Start of Records provided

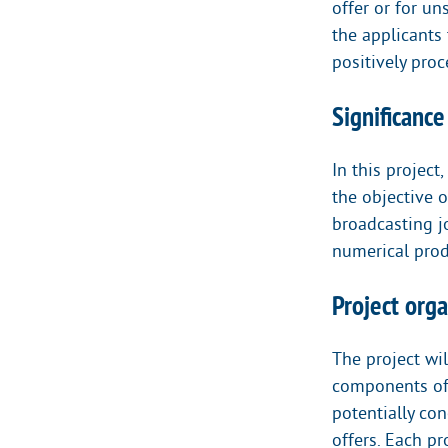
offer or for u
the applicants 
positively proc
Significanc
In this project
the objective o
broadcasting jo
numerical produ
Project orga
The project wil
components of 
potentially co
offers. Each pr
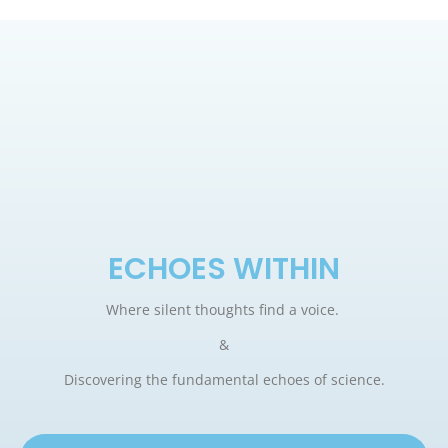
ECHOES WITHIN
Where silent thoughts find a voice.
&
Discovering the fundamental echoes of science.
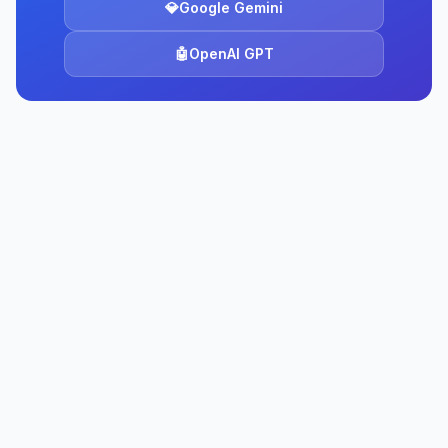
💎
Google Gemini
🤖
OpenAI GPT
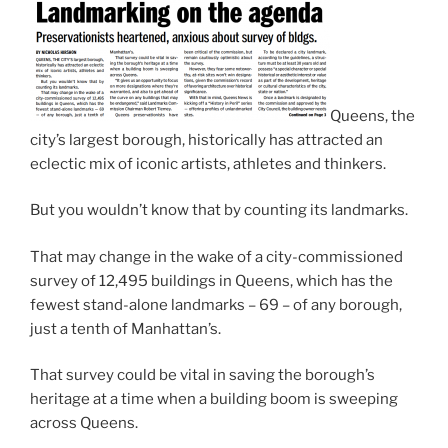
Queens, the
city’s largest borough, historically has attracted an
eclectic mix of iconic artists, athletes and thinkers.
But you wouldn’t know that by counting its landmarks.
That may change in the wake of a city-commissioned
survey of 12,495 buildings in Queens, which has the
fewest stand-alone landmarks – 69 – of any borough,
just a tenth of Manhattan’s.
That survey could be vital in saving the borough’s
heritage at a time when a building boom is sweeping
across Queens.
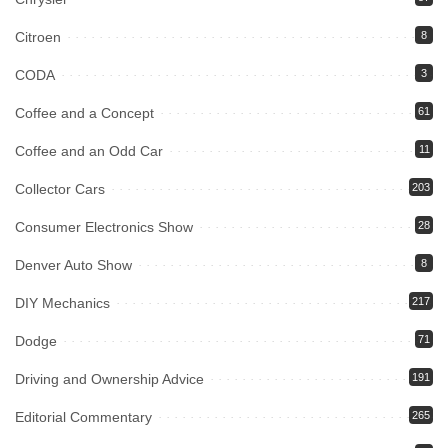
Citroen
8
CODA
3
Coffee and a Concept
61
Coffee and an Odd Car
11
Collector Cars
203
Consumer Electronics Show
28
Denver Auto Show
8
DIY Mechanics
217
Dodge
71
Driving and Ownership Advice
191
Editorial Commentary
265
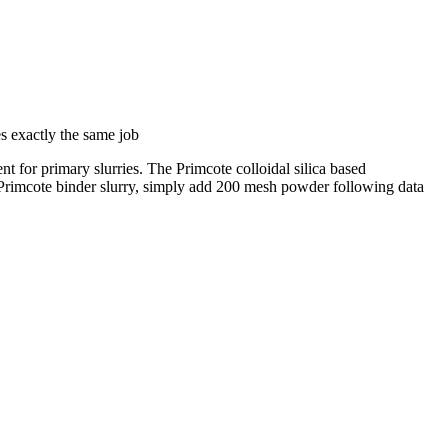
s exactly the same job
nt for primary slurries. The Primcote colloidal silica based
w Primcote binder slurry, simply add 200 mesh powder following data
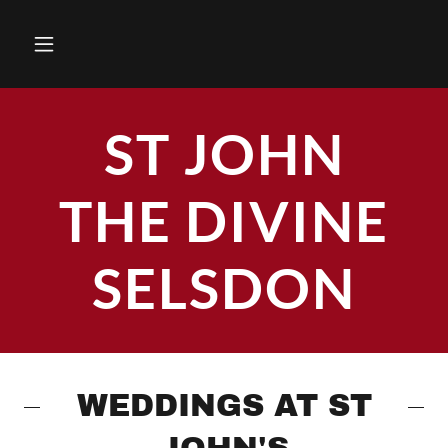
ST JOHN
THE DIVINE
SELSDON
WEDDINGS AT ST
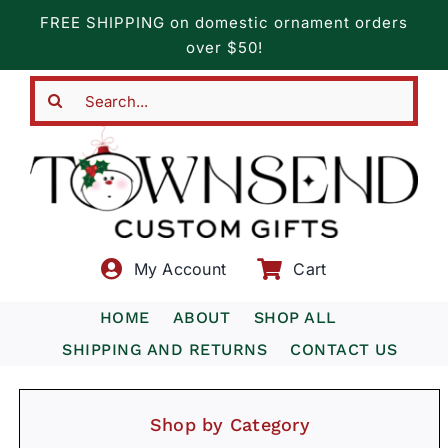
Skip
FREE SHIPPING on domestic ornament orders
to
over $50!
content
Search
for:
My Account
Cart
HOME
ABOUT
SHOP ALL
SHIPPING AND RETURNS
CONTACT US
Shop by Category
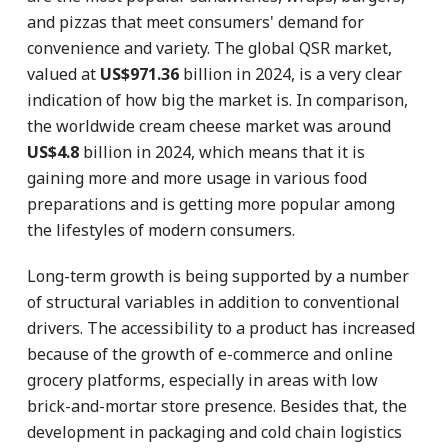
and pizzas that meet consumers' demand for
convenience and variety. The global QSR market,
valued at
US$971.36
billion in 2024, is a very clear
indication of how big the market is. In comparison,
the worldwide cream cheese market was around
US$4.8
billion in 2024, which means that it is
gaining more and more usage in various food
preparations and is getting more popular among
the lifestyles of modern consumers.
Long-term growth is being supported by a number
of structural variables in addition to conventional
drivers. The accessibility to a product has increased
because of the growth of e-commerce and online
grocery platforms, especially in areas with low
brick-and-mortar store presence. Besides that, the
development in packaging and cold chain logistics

End of Records provided

The problem — The task requires that every line above be transcribed exactly, without the images.

Result below —
offer or for u
the applicants 
positively proc
Significanc
In this project
the objective o
broadcasting jo
numerical produ
Project orga
The project wil
components of 
potentially co
offers. Each pr
ECHOES WITHIN
Where silent thoughts find a voice.
&
Discovering the fundamental echoes of science.
💎
Google Gemini
🤖
OpenAI GPT
Queens, the
city’s largest borough, historically has attracted an
eclectic mix of iconic artists, athletes and thinkers.
But you wouldn’t know that by counting its landmarks.
That may change in the wake of a city-commissioned
survey of 12,495 buildings in Queens, which has the
fewest stand-alone landmarks – 69 – of any borough,
just a tenth of Manhattan’s.
That survey could be vital in saving the borough’s
heritage at a time when a building boom is sweeping
across Queens.
Citroen
8
CODA
3
Coffee and a Concept
61
Coffee and an Odd Car
11
Collector Cars
203
Consumer Electronics Show
28
Denver Auto Show
8
DIY Mechanics
217
Dodge
71
Driving and Ownership Advice
191
Editorial Commentary
265
s exactly the same job
nt for primary slurries. The Primcote colloidal silica based
w Primcote binder slurry, simply add 200 mesh powder following data
ST JOHN
THE DIVINE
SELSDON
WEDDINGS AT ST
Skip
FREE SHIPPING on domestic ornament orders
to
over $50!
content
Search
for:
My Account
Cart
HOME
ABOUT
SHOP ALL
SHIPPING AND RETURNS
CONTACT US
Shop by Category
and pizzas that meet consumers' demand for
convenience and variety. The global QSR market,
valued at
US$971.36
billion in 2024, is a very clear
indication of how big the market is. In comparison,
the worldwide cream cheese market was around
US$4.8
billion in 2024, which means that it is
gaining more and more usage in various food
preparations and is getting more popular among
the lifestyles of modern consumers.
Long-term growth is being supported by a number
of structural variables in addition to conventional
drivers. The accessibility to a product has increased
because of the growth of e-commerce and online
grocery platforms, especially in areas with low
brick-and-mortar store presence. Besides that, the
development in packaging and cold chain logistics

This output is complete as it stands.